··· THE RECORDS

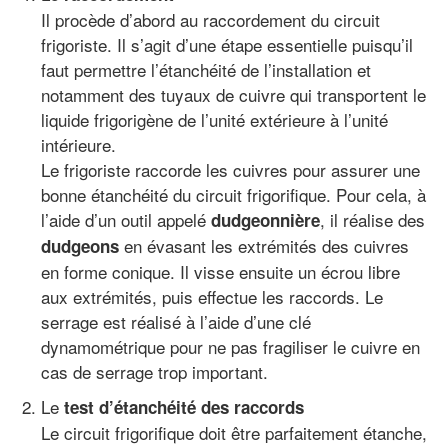
Il procède d’abord au raccordement du circuit
frigoriste. Il s’agit d’une étape essentielle puisqu’il
faut permettre l’étanchéité de l’installation et
notamment des tuyaux de cuivre qui transportent le
liquide frigorigène de l’unité extérieure à l’unité
intérieure.
Le frigoriste raccorde les cuivres pour assurer une
bonne étanchéité du circuit frigorifique. Pour cela, à
l’aide d’un outil appelé
, il réalise des
dudgeonnière
en évasant les extrémités des cuivres
dudgeons
en forme conique. Il visse ensuite un écrou libre
aux extrémités, puis effectue les raccords. Le
serrage est réalisé à l’aide d’une clé
dynamométrique pour ne pas fragiliser le cuivre en
cas de serrage trop important.
Le
test d’étanchéité des raccords
Le circuit frigorifique doit être parfaitement étanche,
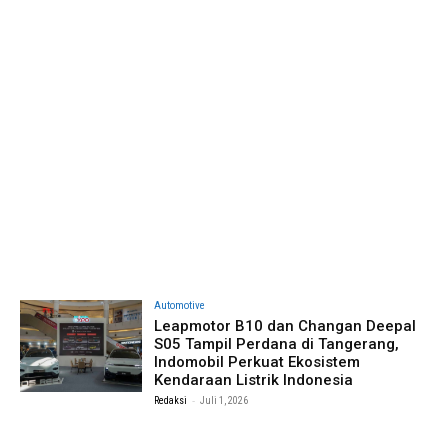
Automotive
Leapmotor B10 dan Changan Deepal
S05 Tampil Perdana di Tangerang,
Indomobil Perkuat Ekosistem
Kendaraan Listrik Indonesia
-
Redaksi
Juli 1, 2026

······

▸ EXERCISE DIRECTIONS
Skip the pictures, please, and transcribe only the lines from the beginning of the material through the one that contains "intérieure.".

▸ EXERCISE ANSWER
Il procède d’abord au raccordement du circuit
frigoriste. Il s’agit d’une étape essentielle puisqu’il
faut permettre l’étanchéité de l’installation et
notamment des tuyaux de cuivre qui transportent le
liquide frigorigène de l’unité extérieure à l’unité
intérieure.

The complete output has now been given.